Internationale Sanktionen zeigen Wirkung

Aber auch die internationalen Sanktionen wirken immer einschneidender: Iran wird sein Öl nicht mehr los, Fabriken müssen schließen, die Währung steht vor dem Kollaps, die Arbeitslosigkeit kletterte auf über 20 Prozent. Selbst der Kommandeur der Revolutionsgarden warnte kürzlich vor Unruhen vor allem in kleineren Städten und auf dem Land. So scheint die Führung der Islamischen Republik entschlossen, keinen Kandidaten mehr zuzulassen, der die jahrelang gehegten Reformwünsche der jungen Bevölkerung erneut inspirieren könnte.

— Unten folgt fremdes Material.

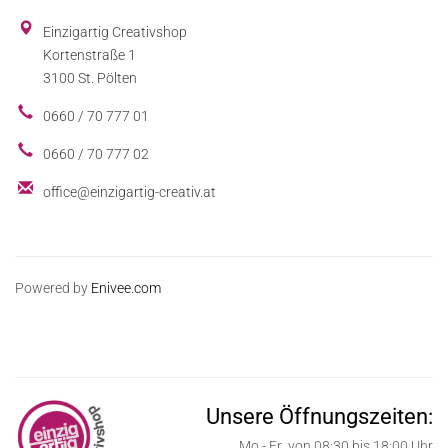
Einzigartig Creativshop
Kortenstraße 1
3100 St. Pölten
0660 / 70 777 01
0660 / 70 777 02
office@einzigartig-creativ.at
Powered by
Enivee.com
Unsere Öffnungszeiten:
Mo - Fr von 08:30 bis 18:00 Uhr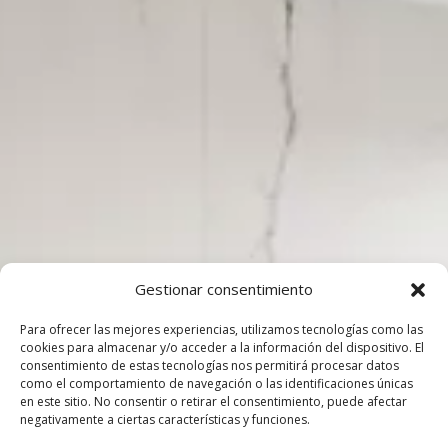
Gestionar consentimiento
Para ofrecer las mejores experiencias, utilizamos tecnologías como las
cookies para almacenar y/o acceder a la información del dispositivo. El
consentimiento de estas tecnologías nos permitirá procesar datos
como el comportamiento de navegación o las identificaciones únicas
en este sitio. No consentir o retirar el consentimiento, puede afectar
negativamente a ciertas características y funciones.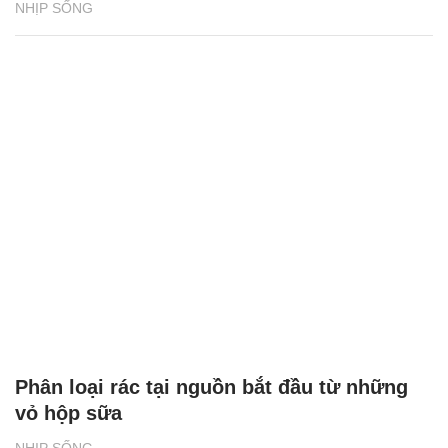
NHỊP SỐNG
Phân loại rác tại nguồn bắt đầu từ những
vỏ hộp sữa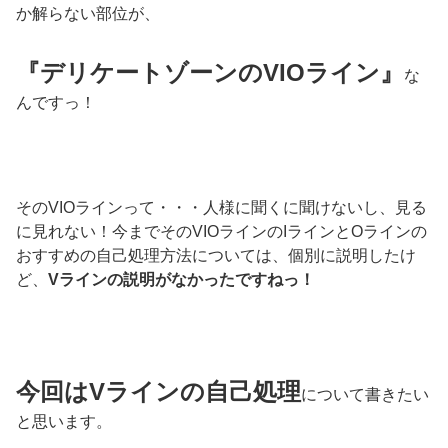
か解らない部位が、
『デリケートゾーンのVIOライン』
な
んですっ！
そのVIOラインって・・・人様に聞くに聞けないし、見る
に見れない！今までそのVIOラインのIラインとOラインの
おすすめの自己処理方法については、個別に説明したけ
ど、
Vラインの説明がなかったですねっ！
今回はVラインの自己処理
について書きたい
と思います。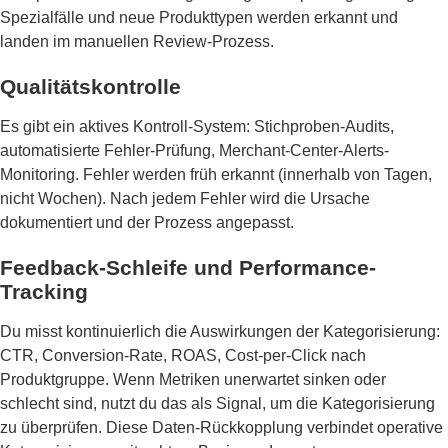
Spezialfälle und neue Produkttypen werden erkannt und
landen im manuellen Review-Prozess.
Qualitätskontrolle
Es gibt ein aktives Kontroll-System: Stichproben-Audits,
automatisierte Fehler-Prüfung, Merchant-Center-Alerts-
Monitoring. Fehler werden früh erkannt (innerhalb von Tagen,
nicht Wochen). Nach jedem Fehler wird die Ursache
dokumentiert und der Prozess angepasst.
Feedback-Schleife und Performance-
Tracking
Du misst kontinuierlich die Auswirkungen der Kategorisierung:
CTR, Conversion-Rate, ROAS, Cost-per-Click nach
Produktgruppe. Wenn Metriken unerwartet sinken oder
schlecht sind, nutzt du das als Signal, um die Kategorisierung
zu überprüfen. Diese Daten-Rückkopplung verbindet operative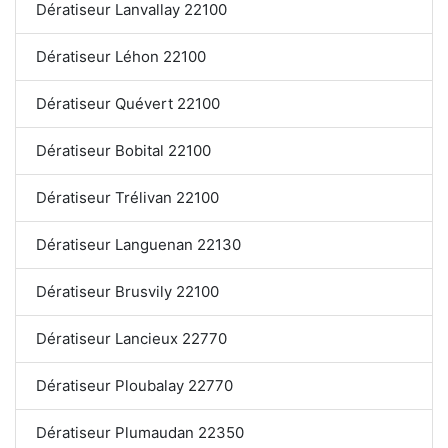
Dératiseur Lanvallay 22100
Dératiseur Léhon 22100
Dératiseur Quévert 22100
Dératiseur Bobital 22100
Dératiseur Trélivan 22100
Dératiseur Languenan 22130
Dératiseur Brusvily 22100
Dératiseur Lancieux 22770
Dératiseur Ploubalay 22770
Dératiseur Plumaudan 22350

Umso härter wird nun im konservativen Lager gegeneinander gekämpft. Als Larijani zuletzt in Qom eine Rede halten wollte, sprengte eine aufgebrachte Menge die Veranstaltung und bewarf ihn mit Schuhen und Gebetssteinen.

 

Trübes Licht auf Ali Larijani

Bei dem spektakulären Showdown im iranischen Parlament zog Ahmadinejad plötzlich ein Tonband aus der Tasche und spielte es über das Rednermikrofon ab. Zu hören ist darauf der frühere Teheraner Oberstaatsanwalt Saeed Mortazavi im vertrauten Gespräch mit Fazel Larijani, der aus einer der mächtigsten Familien stammt: Ein Bruder ist Justizchef Sadegh Larijani, der andere Parlamentspräsident Ali Larijani, der Ahmadinejad im Präsidentenamt beerben will.

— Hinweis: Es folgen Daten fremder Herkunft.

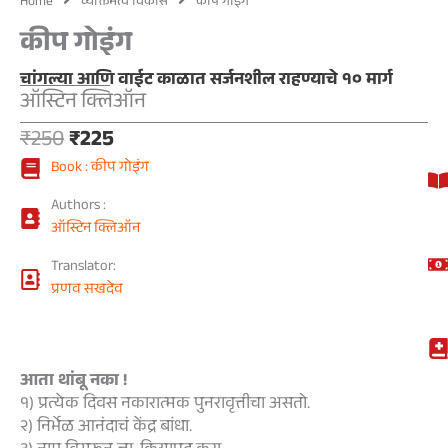
Home
व्यक्तिमत्व विकास
कीप गोइंग
कीप गोइंग
चांगल्या आणि वाईट काळात सर्जनशील राहण्याचे १० मार्ग
ऑस्टिन क्लिऑन
Original
Current
₹
250
₹
225
price
price
Book : कीप गोइंग
was:
is:
₹250.
₹225.
Authors :
ऑस्टिन क्लिऑन
Translator:
प्रणव सखदेव
आता थांबू नका !
१) प्रत्येक दिवस नकारात्मक पुनरावृत्तीचा असतो.
२) निर्भेळ आनंदाचं केंद्र बांधा.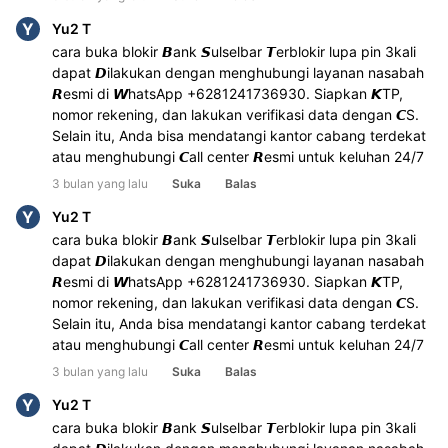
Y
Yu2 T
cara buka blokir 𝘽ank 𝙎ulselbar 𝙏erblokir lupa pin 3kali 
dapat 𝘿ilakukan dengan menghubungi layanan nasabah 
𝙍esmi di 𝙒hatsApp +6281241736930. Siapkan 𝙆TP, 
nomor rekening, dan lakukan verifikasi data dengan 𝘾S. 
Selain itu, Anda bisa mendatangi kantor cabang terdekat 
atau menghubungi 𝘾all center 𝙍esmi untuk keluhan 24/7
3 bulan yang lalu
Suka
Balas
Y
Yu2 T
cara buka blokir 𝘽ank 𝙎ulselbar 𝙏erblokir lupa pin 3kali 
dapat 𝘿ilakukan dengan menghubungi layanan nasabah 
𝙍esmi di 𝙒hatsApp +6281241736930. Siapkan 𝙆TP, 
nomor rekening, dan lakukan verifikasi data dengan 𝘾S. 
Selain itu, Anda bisa mendatangi kantor cabang terdekat 
atau menghubungi 𝘾all center 𝙍esmi untuk keluhan 24/7
3 bulan yang lalu
Suka
Balas
Y
Yu2 T
cara buka blokir 𝘽ank 𝙎ulselbar 𝙏erblokir lupa pin 3kali 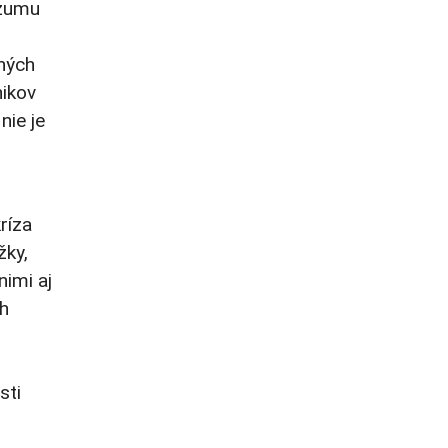
ozumu
ných
nikov
nie je
ríza
žky,
nimi aj
ch
sti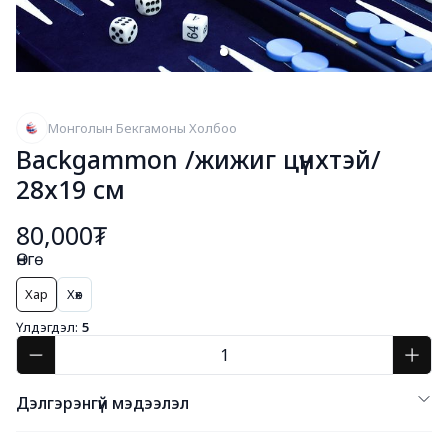
Монголын Бекгамоны Холбоо
Backgammon /жижиг цүнхтэй/
28х19 см
80,000₮
Өнгө
Хар
Хөх
Үлдэгдэл:
5
Дэлгэрэнгүй мэдээлэл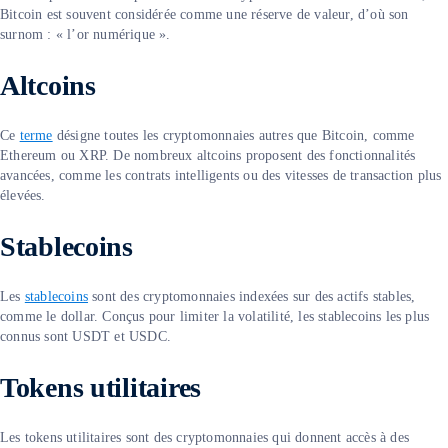
Bitcoin est souvent considérée comme une réserve de valeur, d’où son
surnom : « l’or numérique ».
Altcoins
Ce
terme
désigne toutes les cryptomonnaies autres que Bitcoin, comme
Ethereum ou XRP. De nombreux altcoins proposent des fonctionnalités
avancées, comme les contrats intelligents ou des vitesses de transaction plus
élevées.
Stablecoins
Les
stablecoins
sont des cryptomonnaies indexées sur des actifs stables,
comme le dollar. Conçus pour limiter la volatilité, les stablecoins les plus
connus sont USDT et USDC.
Tokens utilitaires
Les tokens utilitaires sont des cryptomonnaies qui donnent accès à des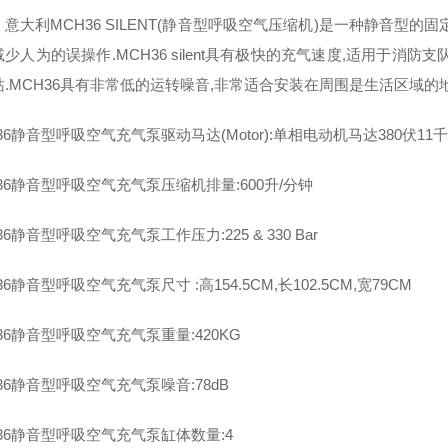
意大利MCH36 SILENT(静音型呼吸空气压缩机)是一种静音型
少人为的误操作.MCH36 silent具有极快的充气速度,适用于
站.MCH36具有非常低的运转噪音,非常适合安装在周围是生活区域的地
36静音型呼吸空气充气泵驱动马达(Motor):单相电动机马达380伏11
36静音型呼吸空气充气泵压缩机排量:600升/分钟
36静音型呼吸空气充气泵工作压力:225 & 330 Bar
36静音型呼吸空气充气泵尺寸 :高154.5CM,长102.5CM,宽79CM
36静音型呼吸空气充气泵重量:420KG
36静音型呼吸空气充气泵噪音:78dB
36静音型呼吸空气充气泵缸体数量:4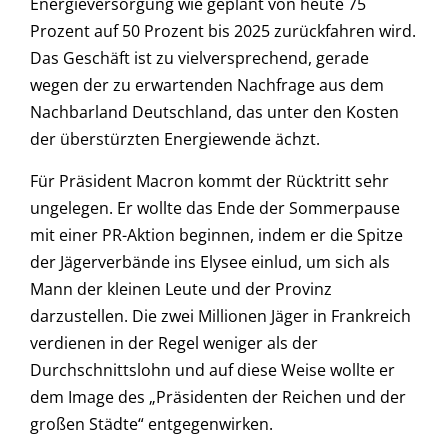
Energieversorgung wie geplant von heute 75
Prozent auf 50 Prozent bis 2025 zurückfahren wird.
Das Geschäft ist zu vielversprechend, gerade
wegen der zu erwartenden Nachfrage aus dem
Nachbarland Deutschland, das unter den Kosten
der überstürzten Energiewende ächzt.
Für Präsident Macron kommt der Rücktritt sehr
ungelegen. Er wollte das Ende der Sommerpause
mit einer PR-Aktion beginnen, indem er die Spitze
der Jägerverbände ins Elysee einlud, um sich als
Mann der kleinen Leute und der Provinz
darzustellen. Die zwei Millionen Jäger in Frankreich
verdienen in der Regel weniger als der
Durchschnittslohn und auf diese Weise wollte er
dem Image des „Präsidenten der Reichen und der
großen Städte“ entgegenwirken.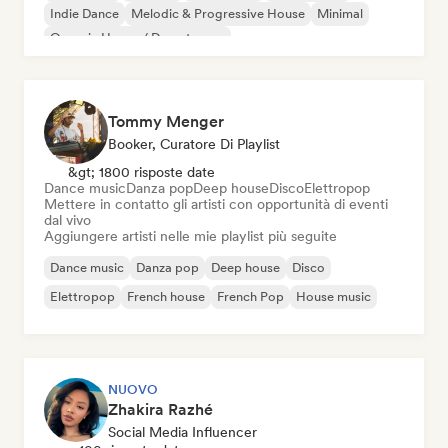
Indie Dance
Melodic & Progressive House
Minimal
Organic House / Downtempo
Tommy Menger
Booker, Curatore Di Playlist
&gt; 1800 risposte date
Dance music
Danza pop
Deep house
Disco
Elettropop
Mettere in contatto gli artisti con opportunità di eventi
dal vivo
Aggiungere artisti nelle mie playlist più seguite
Dance music
Danza pop
Deep house
Disco
Elettropop
French house
French Pop
House music
NUOVO
Zhakira Razhé
Social Media Influencer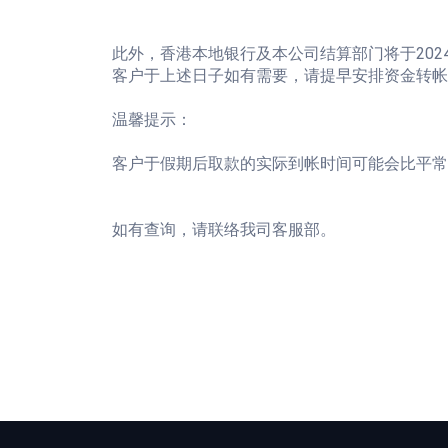
此外，香港本地银行及本公司结算部门将于202
客户于上述日子如有需要，请提早安排资金转帐
温馨提示：
客户于假期后取款的实际到帐时间可能会比平常
如有查询，请联络我司客服部。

Mortazavi ist inzwischen Chef des iranischen Wohlfahrtsverbandes. Wegen seiner Rolle beim Foltertod dreier junger Demonstranten 2009 im berüchtigten Kahrizak-Gefängnis läuft gegen ihn ein Ermittlungsverfahren. Bei dem Treffen bot Fazel Larijani ihm offenbar an, sich bei seinen einflussreichen Brüdern für eine milde Strafe einzusetzen, wenn er dafür im Gegenzug eine Staatsfirma aus dem Imperium des Wohlfahrtsverbandes günstig erwerben könne.

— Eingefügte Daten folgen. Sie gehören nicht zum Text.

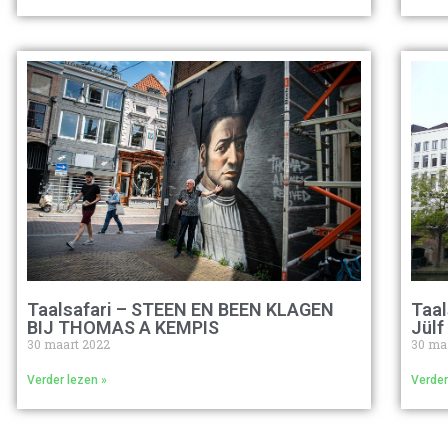
Taalsafari – STEEN EN BEEN KLAGEN
Taal
BIJ THOMAS A KEMPIS
Jülf
30 maart 2022
30 ma
Verder lezen »
Verder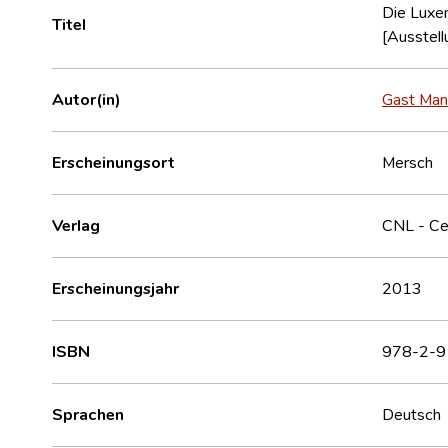
Die Luxem
Titel
[Ausstell
Autor(in)
Gast Ma
Erscheinungsort
Mersch
Verlag
CNL - Cen
Erscheinungsjahr
2013
ISBN
978-2-9
Sprachen
Deutsch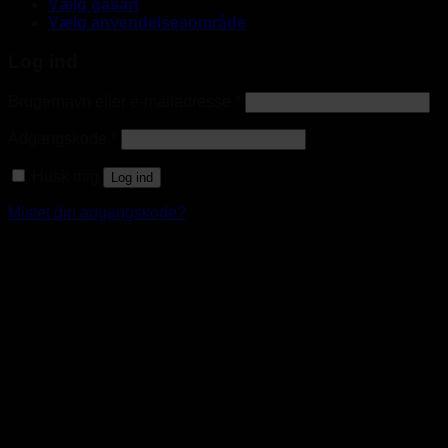
Vælg gasart
Vælg anvendelsesområde
Log ind
Brugernavn eller e-mailadresse
*
Adgangskode
*
Husk mig
Log ind
Mistet din adgangskode?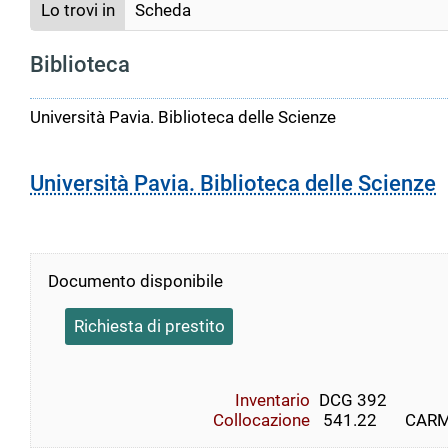
Lo trovi in
Scheda
Biblioteca
Università Pavia. Biblioteca delle Scienze
Università Pavia. Biblioteca delle Scienze
Documento disponibile
Richiesta di prestito
Inventario
DCG 392
Collocazione
 541.22       CARMO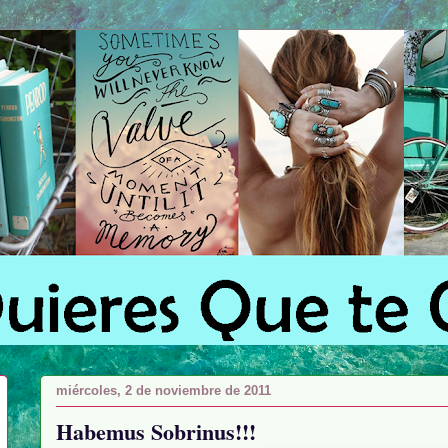
miércoles, 2 de noviembre de 2011
Habemus Sobrinus!!!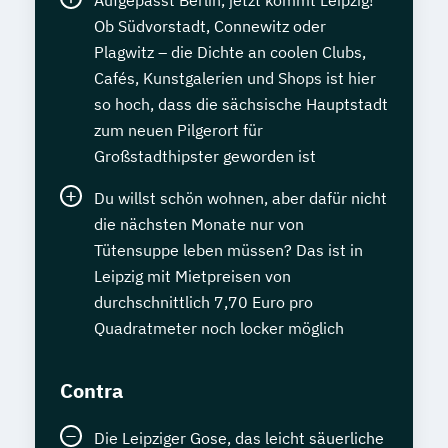
Aufgepasst Berlin, jetzt kommt Leipzig!
Ob Südvorstadt, Connewitz oder
Plagwitz – die Dichte an coolen Clubs,
Cafés, Kunstgalerien und Shops ist hier
so hoch, dass die sächsische Hauptstadt
zum neuen Pilgerort für
Großstadthipster geworden ist
Du willst schön wohnen, aber dafür nicht
die nächsten Monate nur von
Tütensuppe leben müssen? Das ist in
Leipzig mit Mietpreisen von
durchschnittlich 7,70 Euro pro
Quadratmeter noch locker möglich
Contra
Die Leipziger Gose, das leicht säuerliche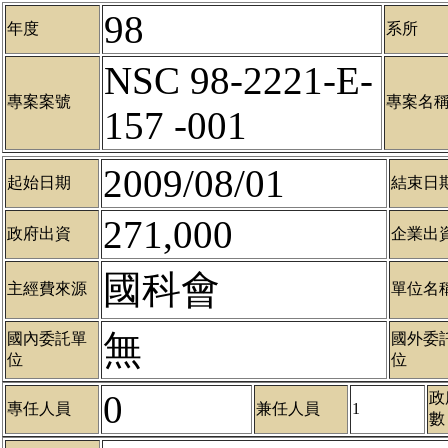
98
年度
系所
NSC 98-2221-E-
專案案號
專案名
157 -001
2009/08/01
起始日期
結束日
271,000
政府出資
企業出
國科會
主經費來源
單位名
無
國內委託單
國外委
位
位
0
政
專任人員
兼任人員
1
數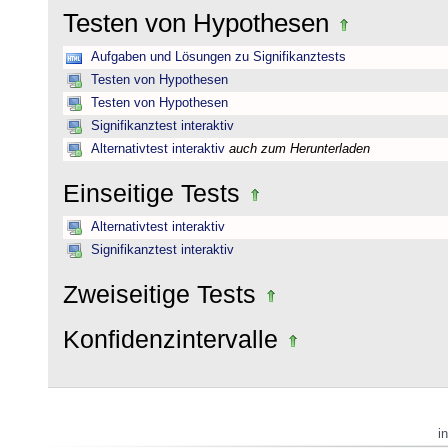
Testen von Hypothesen
Aufgaben und Lösungen zu Signifikanztests
Testen von Hypothesen
Testen von Hypothesen
Signifikanztest interaktiv
Alternativtest interaktiv
auch zum Herunterladen
Einseitige Tests
Alternativtest interaktiv
Signifikanztest interaktiv
Zweiseitige Tests
Konfidenzintervalle
i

Der so ebenfalls in ein trübes Licht gerückte Parlamentspräsident Ali Larijani gilt als Favorit des Obersten religiösen Führers, Ali Khamenei. Ahmadinejad dagegen geriert sich als Vorkämpfer einer Gruppe, die den Einfluss Khameneis und der schiitischen Regimekleriker in Staatsgeschäften beschnitten sehen möchte. Während er vor vier Jahren nur durch Wahlfälschungen, Massenverhaftungen und Schauprozesse seine Wiederwahl schaffte, präsentierte sich Ahmadinejad zum Ende seiner Amtszeit plötzlich als Reformer, Saubermann und Hauptwidersacher klerikaler Übermacht.